First I was kept in an ante room and then in another and then finally pushed into the operation theatre. There are multiple ante rooms and operation theatres. Good arrangement for a pain related ailment. Compassion or Assembly Line Operation. You can take your pick. Anesthetist came first. I asked him if it is local anesthesia. I was determined to hear the procedure, if not observe. He answered in the affirmative. It will be an injection in the spinal chord he said. I was told to turn on my side and he administered a really, really painful injection. Surgeon and the team walked in and the anesthetist asked me to lift my good leg. I was able to raise it. In less than two minutes he asked me to lift my left leg for the third time. I said, “I can’t” and I passed out.

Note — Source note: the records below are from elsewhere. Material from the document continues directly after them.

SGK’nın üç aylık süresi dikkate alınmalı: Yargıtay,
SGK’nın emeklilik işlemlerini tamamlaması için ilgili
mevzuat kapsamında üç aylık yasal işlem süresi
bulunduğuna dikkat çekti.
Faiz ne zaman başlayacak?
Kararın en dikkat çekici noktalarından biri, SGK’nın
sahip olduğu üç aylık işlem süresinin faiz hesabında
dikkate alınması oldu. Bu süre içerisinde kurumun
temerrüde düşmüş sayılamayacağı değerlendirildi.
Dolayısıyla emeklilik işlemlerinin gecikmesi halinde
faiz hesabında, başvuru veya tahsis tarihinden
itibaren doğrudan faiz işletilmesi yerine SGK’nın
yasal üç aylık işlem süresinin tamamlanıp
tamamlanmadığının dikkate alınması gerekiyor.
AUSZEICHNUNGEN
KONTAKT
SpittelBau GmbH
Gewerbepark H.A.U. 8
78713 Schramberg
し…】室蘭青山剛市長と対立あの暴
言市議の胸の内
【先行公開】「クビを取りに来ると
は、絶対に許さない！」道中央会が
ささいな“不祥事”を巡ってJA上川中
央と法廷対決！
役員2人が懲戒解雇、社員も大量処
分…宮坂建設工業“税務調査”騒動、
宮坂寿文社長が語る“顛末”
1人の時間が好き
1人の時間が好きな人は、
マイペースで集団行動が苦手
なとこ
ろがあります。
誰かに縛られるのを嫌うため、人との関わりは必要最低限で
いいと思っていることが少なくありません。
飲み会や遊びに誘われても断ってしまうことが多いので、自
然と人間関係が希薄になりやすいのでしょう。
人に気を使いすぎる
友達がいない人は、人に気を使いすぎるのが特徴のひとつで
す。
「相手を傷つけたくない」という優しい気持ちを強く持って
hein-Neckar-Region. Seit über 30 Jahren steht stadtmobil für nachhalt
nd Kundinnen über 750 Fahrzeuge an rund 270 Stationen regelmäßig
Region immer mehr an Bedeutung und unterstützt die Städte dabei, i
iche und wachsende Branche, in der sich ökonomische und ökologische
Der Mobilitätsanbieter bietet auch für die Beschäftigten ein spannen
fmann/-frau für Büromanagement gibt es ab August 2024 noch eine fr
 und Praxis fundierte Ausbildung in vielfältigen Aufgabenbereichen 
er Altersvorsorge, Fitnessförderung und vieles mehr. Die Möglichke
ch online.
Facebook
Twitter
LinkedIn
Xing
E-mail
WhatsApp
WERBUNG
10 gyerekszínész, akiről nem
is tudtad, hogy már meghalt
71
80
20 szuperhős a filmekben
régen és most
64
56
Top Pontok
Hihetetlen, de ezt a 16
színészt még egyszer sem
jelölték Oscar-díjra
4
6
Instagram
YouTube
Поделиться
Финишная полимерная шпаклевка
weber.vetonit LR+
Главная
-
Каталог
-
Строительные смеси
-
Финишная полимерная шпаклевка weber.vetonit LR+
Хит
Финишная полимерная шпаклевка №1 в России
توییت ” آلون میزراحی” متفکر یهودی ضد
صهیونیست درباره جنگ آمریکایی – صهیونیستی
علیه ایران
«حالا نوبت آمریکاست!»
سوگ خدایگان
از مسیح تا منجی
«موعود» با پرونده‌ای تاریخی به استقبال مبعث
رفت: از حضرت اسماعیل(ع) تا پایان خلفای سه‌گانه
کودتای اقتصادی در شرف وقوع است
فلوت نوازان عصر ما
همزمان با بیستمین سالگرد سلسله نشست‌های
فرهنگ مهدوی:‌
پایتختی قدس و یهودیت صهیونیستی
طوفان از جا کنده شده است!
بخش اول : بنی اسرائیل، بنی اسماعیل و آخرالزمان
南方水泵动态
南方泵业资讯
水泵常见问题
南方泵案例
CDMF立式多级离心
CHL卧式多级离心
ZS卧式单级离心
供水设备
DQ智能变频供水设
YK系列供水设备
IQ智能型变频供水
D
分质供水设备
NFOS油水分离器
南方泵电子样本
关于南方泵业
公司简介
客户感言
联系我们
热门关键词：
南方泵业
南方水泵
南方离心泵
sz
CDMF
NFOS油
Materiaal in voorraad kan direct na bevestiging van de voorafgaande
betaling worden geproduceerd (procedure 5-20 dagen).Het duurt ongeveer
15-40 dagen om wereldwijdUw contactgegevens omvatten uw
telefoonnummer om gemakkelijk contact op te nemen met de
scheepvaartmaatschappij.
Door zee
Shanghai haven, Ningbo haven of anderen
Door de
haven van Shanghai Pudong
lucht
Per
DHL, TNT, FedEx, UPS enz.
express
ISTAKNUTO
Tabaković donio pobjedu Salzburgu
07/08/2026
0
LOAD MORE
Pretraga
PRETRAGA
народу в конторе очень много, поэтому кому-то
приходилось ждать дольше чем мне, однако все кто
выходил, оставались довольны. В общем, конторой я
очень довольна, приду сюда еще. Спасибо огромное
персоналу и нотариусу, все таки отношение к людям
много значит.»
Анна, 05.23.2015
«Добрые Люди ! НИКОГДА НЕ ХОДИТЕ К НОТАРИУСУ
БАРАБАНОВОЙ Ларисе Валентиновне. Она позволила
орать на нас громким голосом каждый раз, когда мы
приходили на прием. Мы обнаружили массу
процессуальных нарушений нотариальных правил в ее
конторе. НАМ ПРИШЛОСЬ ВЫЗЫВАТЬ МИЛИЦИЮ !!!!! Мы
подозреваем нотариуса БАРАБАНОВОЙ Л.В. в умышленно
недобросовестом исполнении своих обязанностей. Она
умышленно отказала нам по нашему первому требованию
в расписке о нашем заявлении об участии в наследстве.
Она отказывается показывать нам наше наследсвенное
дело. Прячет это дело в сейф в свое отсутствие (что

I woke up when the Surgeon was just winding up the procedure. It’s a magic, this anesthesia. I was wheeled into the orthopedic ICU and was transferred to my bed. There were more than half a dozen comrades with common sorrow. Well, why am I here? I feel perfectly fine. Monitors above me bear testimony to this. BP is 122/78, resting heart rate is 69 or 70. I never had better readings for the past decade. So why am I here. After two hours and after asking the duty doctor for the fourth time, he said, “You will get pain soon. Once it comes, we have to manage the pain and then send you to the room”. Doctors! Why didn’t you tell me when I asked you first? I would have enjoyed my ICU stay better.
I looked around. My next bed occupant was a middle aged man. A veteran of multiple ortho wars, he exactly knew how to behave. He said he would be moving out. An old man in the opposite bed was responding to every audible word uttered and whenever someone come in, he asked him/her to take him home. He reminded me of my father. He used to be in a state of delirium whenever he was in ICU. Spent some more time before pain returned.

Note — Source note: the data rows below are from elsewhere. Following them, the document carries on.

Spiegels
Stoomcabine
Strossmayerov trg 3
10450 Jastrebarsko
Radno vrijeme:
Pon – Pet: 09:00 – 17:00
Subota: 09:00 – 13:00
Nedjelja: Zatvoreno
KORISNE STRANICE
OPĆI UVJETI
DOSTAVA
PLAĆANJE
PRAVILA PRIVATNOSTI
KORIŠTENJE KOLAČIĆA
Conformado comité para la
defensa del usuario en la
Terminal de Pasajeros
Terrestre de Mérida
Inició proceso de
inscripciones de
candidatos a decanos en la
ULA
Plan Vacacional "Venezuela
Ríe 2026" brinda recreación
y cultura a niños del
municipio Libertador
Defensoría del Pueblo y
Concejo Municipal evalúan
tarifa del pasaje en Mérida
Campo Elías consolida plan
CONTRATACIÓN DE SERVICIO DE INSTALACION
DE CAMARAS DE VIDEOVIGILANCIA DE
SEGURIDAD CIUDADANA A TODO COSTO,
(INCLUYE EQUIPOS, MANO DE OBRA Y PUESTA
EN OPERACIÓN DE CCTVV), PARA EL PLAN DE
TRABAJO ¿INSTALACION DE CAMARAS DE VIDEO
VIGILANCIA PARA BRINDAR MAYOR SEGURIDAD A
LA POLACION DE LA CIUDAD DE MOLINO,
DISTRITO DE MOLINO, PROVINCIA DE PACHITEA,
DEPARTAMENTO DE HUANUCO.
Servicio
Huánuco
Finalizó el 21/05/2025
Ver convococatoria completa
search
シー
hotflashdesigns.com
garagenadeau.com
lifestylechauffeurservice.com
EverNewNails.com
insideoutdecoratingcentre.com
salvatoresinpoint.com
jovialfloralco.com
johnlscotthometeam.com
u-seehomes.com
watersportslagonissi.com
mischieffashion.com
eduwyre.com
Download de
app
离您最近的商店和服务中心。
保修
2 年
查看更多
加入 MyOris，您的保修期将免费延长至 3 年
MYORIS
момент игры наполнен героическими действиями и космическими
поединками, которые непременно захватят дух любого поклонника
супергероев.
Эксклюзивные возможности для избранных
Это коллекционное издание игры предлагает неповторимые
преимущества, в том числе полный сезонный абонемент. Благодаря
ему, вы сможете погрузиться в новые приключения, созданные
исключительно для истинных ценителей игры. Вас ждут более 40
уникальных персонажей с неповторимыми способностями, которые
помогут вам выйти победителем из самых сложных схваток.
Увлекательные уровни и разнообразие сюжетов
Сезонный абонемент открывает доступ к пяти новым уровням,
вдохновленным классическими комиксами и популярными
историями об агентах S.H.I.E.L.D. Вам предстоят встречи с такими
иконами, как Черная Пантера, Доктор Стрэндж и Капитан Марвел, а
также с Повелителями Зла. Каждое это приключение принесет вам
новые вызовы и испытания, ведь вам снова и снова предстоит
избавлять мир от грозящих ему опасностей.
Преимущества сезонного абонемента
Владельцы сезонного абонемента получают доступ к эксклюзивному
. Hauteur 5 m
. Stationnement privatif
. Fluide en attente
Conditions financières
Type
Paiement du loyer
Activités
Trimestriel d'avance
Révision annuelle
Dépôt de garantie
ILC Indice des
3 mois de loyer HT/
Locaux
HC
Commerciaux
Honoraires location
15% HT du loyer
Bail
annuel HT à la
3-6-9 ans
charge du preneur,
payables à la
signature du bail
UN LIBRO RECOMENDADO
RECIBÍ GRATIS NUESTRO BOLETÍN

I happily announced to the duty Doctor that the pain has returned. He said ‘Okay’ and went back to work. At some stage of my pestering he ordered medicine. He mentioned morphine to a nurse. Morphine? I love it. Despite myself, I never tried a narcotic in my life. Morphine or not the result was fabulous. I had fantastic result. I was shifted to my room around 9.00 pm after taking a post op X-Ray en route.
I had a templated stay in Vijaya Hospital for the next two days and was discharged on the third day. Bala and Suresh visited every day in the morning and evening to give me company for about seven hours. Family was around. Bala brought the T.Janakiraman and Asokamitran books for me to read during my home quarantine, some physiotherapy, regularly administered drug regimen, daily wheel chair ride pushed by Bala to ascertain how the world was coping in my absence, daily Doctor visit that didn’t mean much to me except to ascertain discharge date, Balaji’s photo of both of us and his report in our school group that created a ruckus, a few visitors, lot of free apples, intervening Sunday, delayed discharge due to insurance delays and a ride back home in my car.

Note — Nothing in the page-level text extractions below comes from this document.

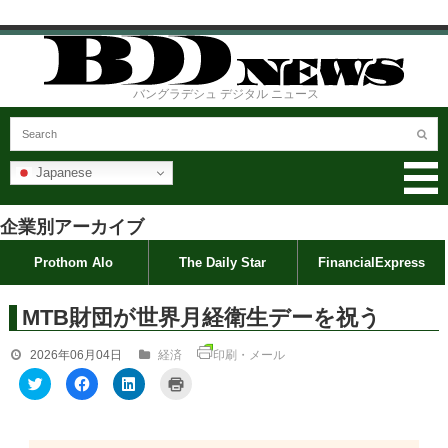
バングラデシュ デジタル ニュース
Japanese
企業別アーカイブ
Prothom Alo
The Daily Star
FinancialExpress
MTB財団が世界月経衛生デーを祝う
2026年06月04日
経済
印刷・メール
ク
F
ク
ク
リ
a
リ
リ
ッ
c
ッ
ッ
ク
e
ク
ク
し
b
し
し
て
o
て
て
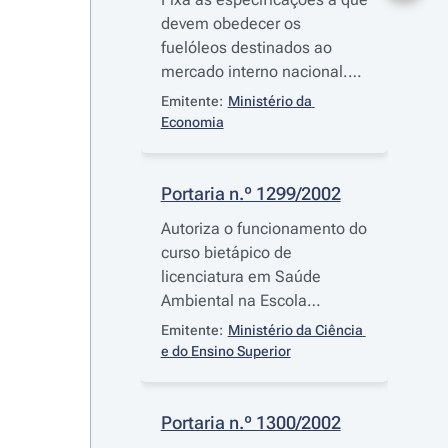
devem obedecer os
fuelóleos destinados ao
mercado interno nacional.
Revoga a
Portaria n.º
Emitente:
Ministério da 
406/96
, de 22 de Agosto
Economia
Portaria n.º 1299/2002
Autoriza o funcionamento do
curso bietápico de
licenciatura em Saúde
Ambiental na Escola
Superior de Saúde Jean
Emitente:
Ministério da Ciência 
Piaget do Nordeste e aprova
e do Ensino Superior
o respectivo plano de
estudos
Portaria n.º 1300/2002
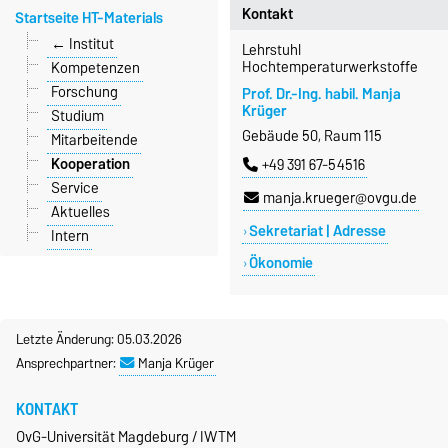
Kontakt
Startseite HT-Materials
← Institut
Lehrstuhl
Hochtemperaturwerkstoffe
Kompetenzen
Forschung
Prof. Dr.-Ing. habil. Manja
Krüger
Studium
Gebäude 50, Raum 115
Mitarbeitende
Kooperation
+49 391 67-54516
Service
manja.krueger@ovgu.de
Aktuelles
Sekretariat | Adresse
Intern
Ökonomie
Letzte Änderung: 05.03.2026
Ansprechpartner:
Manja Krüger
KONTAKT
OvG-Universität Magdeburg / IWTM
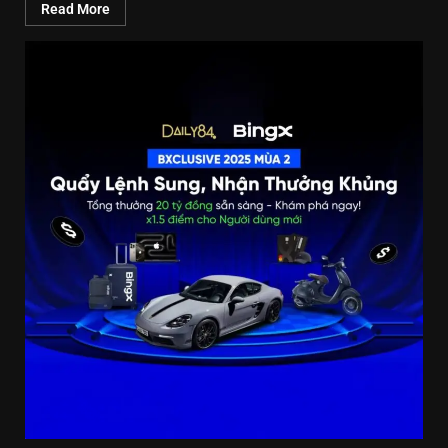
Read More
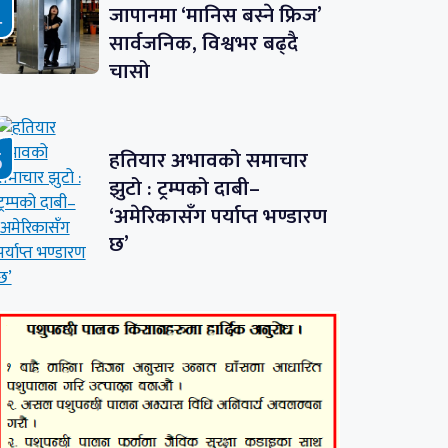
जापानमा ‘मानिस बस्ने फ्रिज’
सार्वजनिक, विश्वभर बढ्दै
चासो
हतियार अभावको समाचार
झुटो : ट्रम्पको दाबी–
‘अमेरिकासँग पर्याप्त भण्डारण
छ’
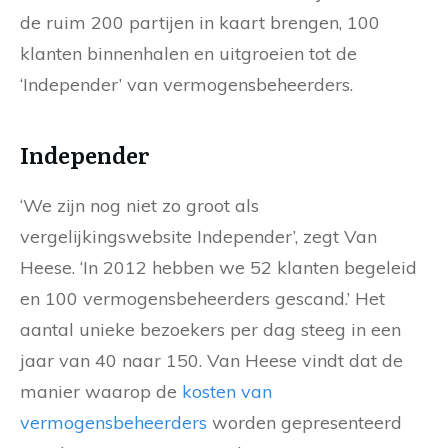
de ruim 200 partijen in kaart brengen, 100
klanten binnenhalen en uitgroeien tot de
‘Independer’ van vermogensbeheerders.
Independer
‘We zijn nog niet zo groot als
vergelijkingswebsite Independer’, zegt Van
Heese. ‘In 2012 hebben we 52 klanten begeleid
en 100 vermogensbeheerders gescand.’ Het
aantal unieke bezoekers per dag steeg in een
jaar van 40 naar 150. Van Heese vindt dat de
manier waarop de
kosten van
vermogensbeheerders
worden gepresenteerd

Try climbing the stairs with one leg. Just 15 centimeters jump, 20 times. It was near impossible. It zapped my energy and some more. Ajay brought a computer chair, wheeled me to the room and put on the AC. If there is a heaven, it is here. Home is the safest place. More so in today’s context. Stay safe with Covid-19.
Oh! Yes! I forgot. Balaji gave me the walker he had for my use. He offered to bring it to the hospital. I declined and sent Gnanam to collect it. Else, he would have taken our picture along with the Walker and published in our school group with a Rajini-Senthil like post.
“Srikanth is the patient, but the walker is mine”.